Calendula maroccana

Scientific classification
- Kingdom: Plantae
- Clade: Tracheophytes
- Clade: Angiosperms
- Clade: Eudicots
- Clade: Asterids
- Order: Asterales
- Family: Asteraceae
- Genus: Calendula
- Species: C. maroccana
- Binomial name: Calendula maroccana Ball, 1893

= Calendula maroccana =

- Authority: Ball, 1893

Species of plant

Calendula maroccana is a species of annual flowering plant in the marigold genus Calendula, family Asteraceae. It grows primarily in a subtropical biome, and is endemic to Morocco.

Calendula maroccana also contains the subspecies Calendula maroccana murbeckii.

==Description==
C. maroccana is a spreading perennial, non-succulent herb, standing 20cm-40cm high, with glandular hairs. Foliage is green, with massed, yellow flowers peaking in spring and summer but sporadic throughout the year.The leaves are alternate, 2.5-10cm long to 20mm wide, flat, and hairy to rough in texture, with margins mostly wavy and toothed, and tips more or less pointed.

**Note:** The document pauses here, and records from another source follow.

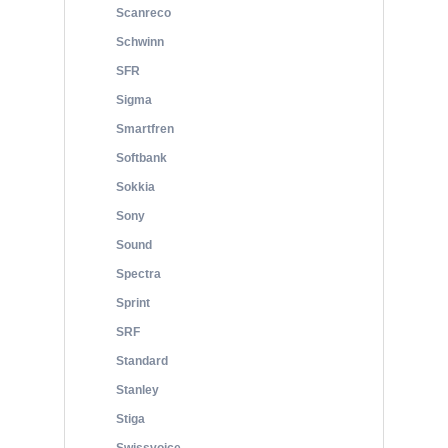
Scanreco
Schwinn
SFR
Sigma
Smartfren
Softbank
Sokkia
Sony
Sound
Spectra
Sprint
SRF
Standard
Stanley
Stiga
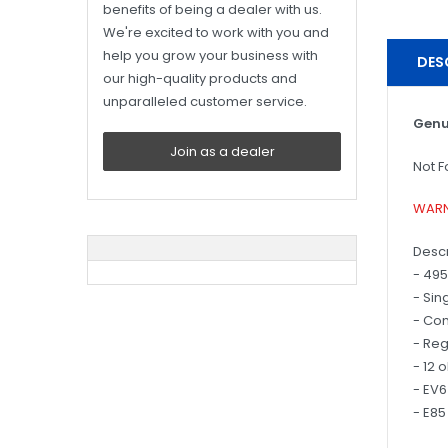
benefits of being a dealer with us.
We're excited to work with you and
help you grow your business with
DES
our high-quality products and
unparalleled customer service.
Genu
Join as a dealer
Not F
WARN
Descr
- 495
- Sin
- Co
- Reg
- 12 
- EV
- E85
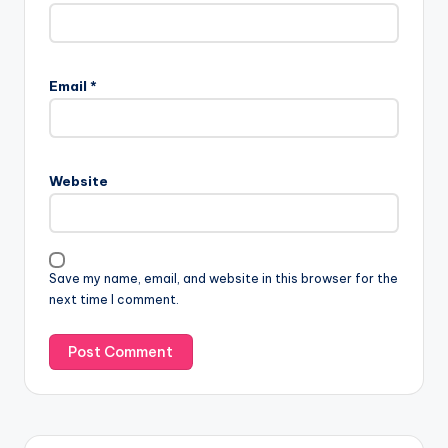
Email
*
Website
Save my name, email, and website in this browser for the
next time I comment.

The flower heads, composed of yellow or orange florets with yellow or brown centres, are borne singly at the ends of the stems. They have 2.5–4 cm long outer achenes, 2–2.5 cm long beaks, sometimes crested or toothed. Intermediate achenes are elongated; inner achenes are smaller, curved, with scattered hairs.

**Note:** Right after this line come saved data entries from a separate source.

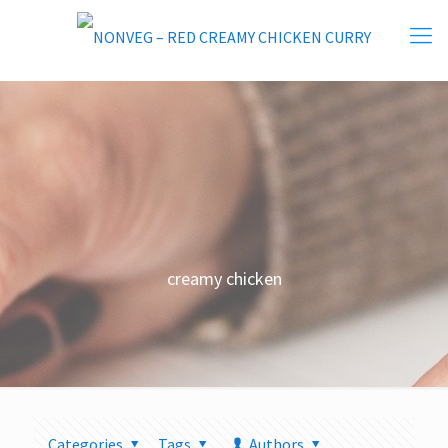
creamy chicken
Categories
Tags
Authors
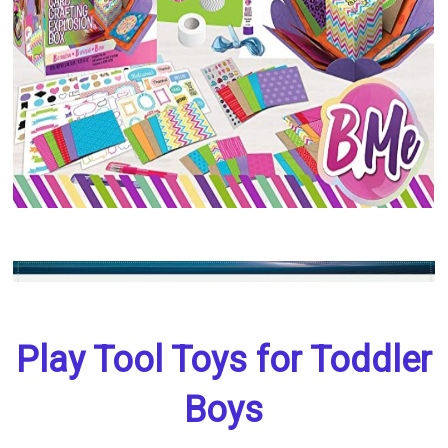
Play Tool Toys for Toddler
Boys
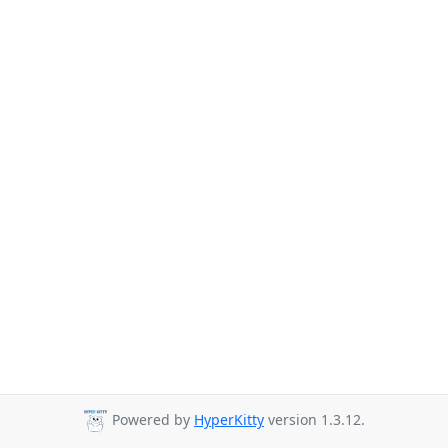
Powered by
HyperKitty
version 1.3.12.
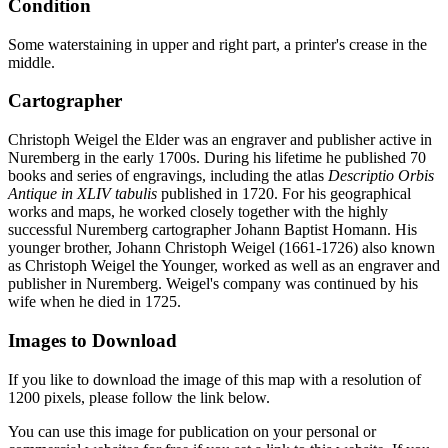
Condition
Some waterstaining in upper and right part, a printer's crease in the
middle.
Cartographer
Christoph Weigel the Elder was an engraver and publisher active in
Nuremberg in the early 1700s. During his lifetime he published 70
books and series of engravings, including the atlas
Descriptio Orbis
Antique in XLIV tabulis
published in 1720. For his geographical
works and maps, he worked closely together with the highly
successful Nuremberg cartographer Johann Baptist Homann. His
younger brother, Johann Christoph Weigel (1661-1726) also known
as Christoph Weigel the Younger, worked as well as an engraver and
publisher in Nuremberg. Weigel's company was continued by his
wife when he died in 1725.
Images to Download
If you like to download the image of this map with a resolution of
1200 pixels, please follow the link below.
You can use this image for publication on your personal or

Calendula maroccana is similar to Calendula. arvensis, but is distinguished by a more slender habit, and a larger flower with tapered involucral bracts.

==Habitat==
Calendula maroccana grows best in scrubland, on well-drained, stony ground or sand. It is not considered to be an endangered species.

==Medicinal Use==
Calendula moroccana contains antioxidant and antibacterial agents that could be used in phytotherapy, pharmaceutical and food sectors.